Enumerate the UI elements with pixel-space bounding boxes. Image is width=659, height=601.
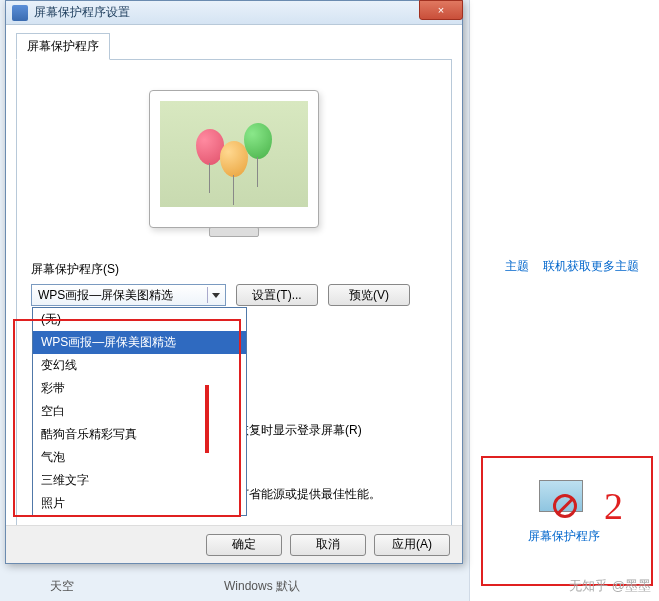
annotation-line-1 <box>205 385 209 453</box>
preview-button[interactable]: 预览(V) <box>328 284 410 306</box>
dropdown-option-none[interactable]: (无) <box>33 308 246 331</box>
theme-label-default[interactable]: Windows 默认 <box>224 578 300 595</box>
watermark-text: 无知乎 @墨墨 <box>569 577 651 595</box>
dropdown-option-blank[interactable]: 空白 <box>33 400 246 423</box>
dialog-icon <box>12 5 28 21</box>
balloon-icon <box>244 123 272 159</box>
theme-thumbnails-row: 天空 Windows 默认 <box>0 571 470 601</box>
chevron-down-icon <box>207 287 223 303</box>
tab-screensaver[interactable]: 屏幕保护程序 <box>16 33 110 60</box>
dropdown-option-ribbons[interactable]: 彩带 <box>33 377 246 400</box>
screensaver-link-label: 屏幕保护程序 <box>519 528 609 545</box>
dialog-title: 屏幕保护程序设置 <box>34 4 130 21</box>
screensaver-dropdown: (无) WPS画报—屏保美图精选 变幻线 彩带 空白 酷狗音乐精彩写真 气泡 三… <box>32 307 247 516</box>
dropdown-option-bubbles[interactable]: 气泡 <box>33 446 246 469</box>
cancel-button[interactable]: 取消 <box>290 534 366 556</box>
theme-link[interactable]: 主题 <box>505 258 529 275</box>
ok-button[interactable]: 确定 <box>206 534 282 556</box>
monitor-stand <box>209 227 259 237</box>
screensaver-group-label: 屏幕保护程序(S) <box>31 261 437 278</box>
annotation-number-2: 2 <box>604 484 623 528</box>
balloon-string <box>233 175 234 205</box>
balloon-icon <box>220 141 248 177</box>
preview-monitor <box>149 90 319 228</box>
dropdown-option-wps[interactable]: WPS画报—屏保美图精选 <box>33 331 246 354</box>
resume-checkbox-label[interactable]: 恢复时显示登录屏幕(R) <box>237 422 362 439</box>
dropdown-option-mystify[interactable]: 变幻线 <box>33 354 246 377</box>
screensaver-shortcut[interactable]: 屏幕保护程序 <box>519 480 609 545</box>
power-hint-text: 节省能源或提供最佳性能。 <box>237 486 381 503</box>
screensaver-disabled-icon <box>539 480 589 520</box>
apply-button[interactable]: 应用(A) <box>374 534 450 556</box>
balloon-string <box>209 163 210 193</box>
preview-screen <box>160 101 308 207</box>
close-button[interactable]: × <box>419 0 463 20</box>
dropdown-option-3dtext[interactable]: 三维文字 <box>33 469 246 492</box>
dropdown-option-kugou[interactable]: 酷狗音乐精彩写真 <box>33 423 246 446</box>
tab-panel: 屏幕保护程序(S) WPS画报—屏保美图精选 (无) WPS画报—屏保美图精选 … <box>16 59 452 547</box>
screensaver-combo[interactable]: WPS画报—屏保美图精选 (无) WPS画报—屏保美图精选 变幻线 彩带 空白 … <box>31 284 226 306</box>
more-themes-link[interactable]: 联机获取更多主题 <box>543 258 639 275</box>
dropdown-option-photos[interactable]: 照片 <box>33 492 246 515</box>
screensaver-settings-dialog: 屏幕保护程序设置 × 屏幕保护程序 <box>5 0 463 564</box>
titlebar[interactable]: 屏幕保护程序设置 × <box>6 1 462 25</box>
balloon-string <box>257 157 258 187</box>
theme-links: 主题 联机获取更多主题 <box>505 258 639 275</box>
dialog-button-row: 确定 取消 应用(A) <box>6 525 462 563</box>
settings-button[interactable]: 设置(T)... <box>236 284 318 306</box>
theme-label-sky[interactable]: 天空 <box>50 578 74 595</box>
combo-value: WPS画报—屏保美图精选 <box>38 288 173 302</box>
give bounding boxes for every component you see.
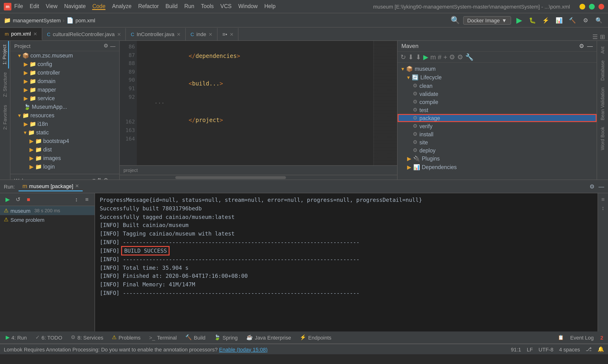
maven-validate[interactable]: ⚙ validate xyxy=(398,90,597,98)
menu-refactor[interactable]: Refactor xyxy=(138,3,159,10)
maven-config2-icon[interactable]: ⚙ xyxy=(457,53,463,61)
coverage-button[interactable]: 📊 xyxy=(554,15,564,26)
maximize-button[interactable] xyxy=(589,4,595,9)
docker-image-selector[interactable]: Docker Image ▼ xyxy=(463,16,511,25)
maven-test[interactable]: ⚙ test xyxy=(398,106,597,114)
menu-build[interactable]: Build xyxy=(166,3,178,10)
favorites-side-tab[interactable]: 2: Favorites xyxy=(1,101,9,133)
profile-button[interactable]: ⚡ xyxy=(541,15,551,26)
maven-site[interactable]: ⚙ site xyxy=(398,138,597,146)
fold-icon-91[interactable] xyxy=(175,80,189,87)
menu-window[interactable]: Window xyxy=(238,3,258,10)
tab-more[interactable]: ≡• ✕ xyxy=(218,28,239,40)
notifications-icon[interactable]: 🔔 xyxy=(597,346,604,352)
maven-download-icon[interactable]: ⬇ xyxy=(408,53,414,61)
bottom-close-icon[interactable]: — xyxy=(598,183,604,190)
tree-domain[interactable]: ▶ 📁 domain xyxy=(11,77,119,85)
tab-in-close[interactable]: ✕ xyxy=(177,32,181,37)
bean-validation-tab[interactable]: Bean Validation xyxy=(599,85,606,122)
project-settings-icon[interactable]: ⚙ xyxy=(103,43,108,49)
menu-analyze[interactable]: Analyze xyxy=(112,3,131,10)
maven-package[interactable]: ⚙ package xyxy=(398,114,597,122)
event-log-icon[interactable]: 📋 xyxy=(555,335,567,340)
run-sidebar-problem-item[interactable]: ⚠ Some problem xyxy=(0,215,94,224)
minimize-button[interactable] xyxy=(580,4,585,9)
close-button[interactable] xyxy=(598,4,604,9)
tree-controller[interactable]: ▶ 📁 controller xyxy=(11,68,119,77)
event-log-label[interactable]: Event Log xyxy=(567,335,597,340)
run-filter-icon[interactable]: ≡ xyxy=(82,195,92,204)
tree-museum-app[interactable]: 🍃 MuseumApp... xyxy=(11,103,119,111)
code-editor[interactable]: </dependencies> <build...> ... </project… xyxy=(137,41,373,165)
enable-lombok-link[interactable]: Enable (today 15:08) xyxy=(219,346,267,352)
console-fold-icon[interactable]: ≡ xyxy=(601,196,605,203)
project-side-tab[interactable]: 1: Project xyxy=(1,41,9,69)
maven-deploy[interactable]: ⚙ deploy xyxy=(398,146,597,154)
debug-button[interactable]: 🐛 xyxy=(527,15,538,26)
tree-dist[interactable]: ▶ 📁 dist xyxy=(11,145,119,154)
breadcrumb-project[interactable]: managementSystem xyxy=(13,17,61,23)
console-scroll-icon[interactable]: ↕ xyxy=(602,205,604,211)
run-rerun-button[interactable]: ↺ xyxy=(13,195,23,204)
btab-endpoints[interactable]: ⚡ Endpoints xyxy=(296,333,335,341)
run-stop-button[interactable]: ■ xyxy=(24,195,33,204)
tree-resources[interactable]: ▾ 📁 resources xyxy=(11,111,119,120)
menu-navigate[interactable]: Navigate xyxy=(64,3,86,10)
bottom-settings-icon[interactable]: ⚙ xyxy=(589,183,595,190)
run-tab-close[interactable]: ✕ xyxy=(75,183,79,189)
btab-spring[interactable]: 🍃 Spring xyxy=(210,333,242,341)
maven-install[interactable]: ⚙ install xyxy=(398,130,597,138)
menu-file[interactable]: File xyxy=(14,3,23,10)
tree-mapper[interactable]: ▶ 📁 mapper xyxy=(11,85,119,94)
maven-lifecycle[interactable]: ▾ 🔄 Lifecycle xyxy=(398,73,597,82)
run-play-button[interactable]: ▶ xyxy=(3,195,12,204)
tree-service[interactable]: ▶ 📁 service xyxy=(11,94,119,103)
btab-problems[interactable]: ⚠ Problems xyxy=(108,333,144,341)
tree-com-zsc-museum[interactable]: ▾ 📦 com.zsc.museum xyxy=(11,51,119,60)
editor-scrollbar[interactable] xyxy=(120,175,397,180)
menu-edit[interactable]: Edit xyxy=(30,3,39,10)
menu-vcs[interactable]: VCS xyxy=(220,3,232,10)
structure-side-tab[interactable]: Z: Structure xyxy=(1,69,9,101)
maven-clean[interactable]: ⚙ clean xyxy=(398,82,597,90)
maven-config1-icon[interactable]: ⚙ xyxy=(449,53,455,61)
menu-code[interactable]: Code xyxy=(92,3,105,10)
tree-static[interactable]: ▾ 📁 static xyxy=(11,128,119,137)
web-settings-icon3[interactable]: ⚙ xyxy=(103,177,108,180)
maven-settings-icon[interactable]: ⚙ xyxy=(579,43,584,49)
run-sidebar-museum-item[interactable]: ⚠ museum 38 s 200 ms xyxy=(0,206,94,215)
tab-more-close[interactable]: ✕ xyxy=(230,32,233,37)
maven-run-icon[interactable]: ▶ xyxy=(423,53,428,61)
tab-pom-close[interactable]: ✕ xyxy=(33,31,37,36)
maven-plugins[interactable]: ▶ 🔌 Plugins xyxy=(398,154,597,163)
maven-refresh-icon[interactable]: ↻ xyxy=(401,53,406,61)
web-settings-icon2[interactable]: ⇅ xyxy=(97,177,102,180)
tab-inde[interactable]: C inde ✕ xyxy=(186,28,218,40)
maven-tools-icon[interactable]: 🔧 xyxy=(465,53,473,61)
run-scroll-icon[interactable]: ↕ xyxy=(72,195,81,204)
maven-dependencies[interactable]: ▶ 📊 Dependencies xyxy=(398,163,597,171)
maven-m-icon[interactable]: m xyxy=(430,53,436,61)
breadcrumb-file[interactable]: pom.xml xyxy=(76,17,95,23)
ant-tab[interactable]: Ant xyxy=(599,45,606,56)
tab-inde-close[interactable]: ✕ xyxy=(208,32,212,37)
search-icon[interactable]: 🔍 xyxy=(594,15,604,26)
web-close-icon[interactable]: — xyxy=(110,177,116,180)
menu-view[interactable]: View xyxy=(46,3,57,10)
tab-in-controller[interactable]: C InController.java ✕ xyxy=(126,28,186,40)
search-file-icon[interactable]: 🔍 xyxy=(451,16,460,25)
run-tab-museum[interactable]: m museum [package] ✕ xyxy=(19,182,83,191)
maven-download-sources-icon[interactable]: ⬇ xyxy=(416,53,421,61)
tree-images[interactable]: ▶ 📁 images xyxy=(11,154,119,162)
menu-tools[interactable]: Tools xyxy=(201,3,214,10)
btab-build[interactable]: 🔨 Build xyxy=(181,333,209,341)
git-icon[interactable]: ⎇ xyxy=(586,346,592,352)
database-tab[interactable]: Database xyxy=(599,58,606,83)
settings-toolbar-icon[interactable]: ⚙ xyxy=(581,15,591,26)
recent-files-icon[interactable]: ☰ xyxy=(592,33,598,40)
menu-help[interactable]: Help xyxy=(264,3,275,10)
maven-close-icon[interactable]: — xyxy=(587,43,593,49)
btab-java-enterprise[interactable]: ☕ Java Enterprise xyxy=(243,333,295,341)
run-button[interactable]: ▶ xyxy=(514,15,524,26)
btab-services[interactable]: ⚙ 8: Services xyxy=(67,333,107,341)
★ ★ ★ ★
Exercise description: Every line above that holds the word "console" needs to be copied.

Answer area:
console-fold-icon[interactable]: ≡ xyxy=(601,196,605,203)
console-scroll-icon[interactable]: ↕ xyxy=(602,205,604,211)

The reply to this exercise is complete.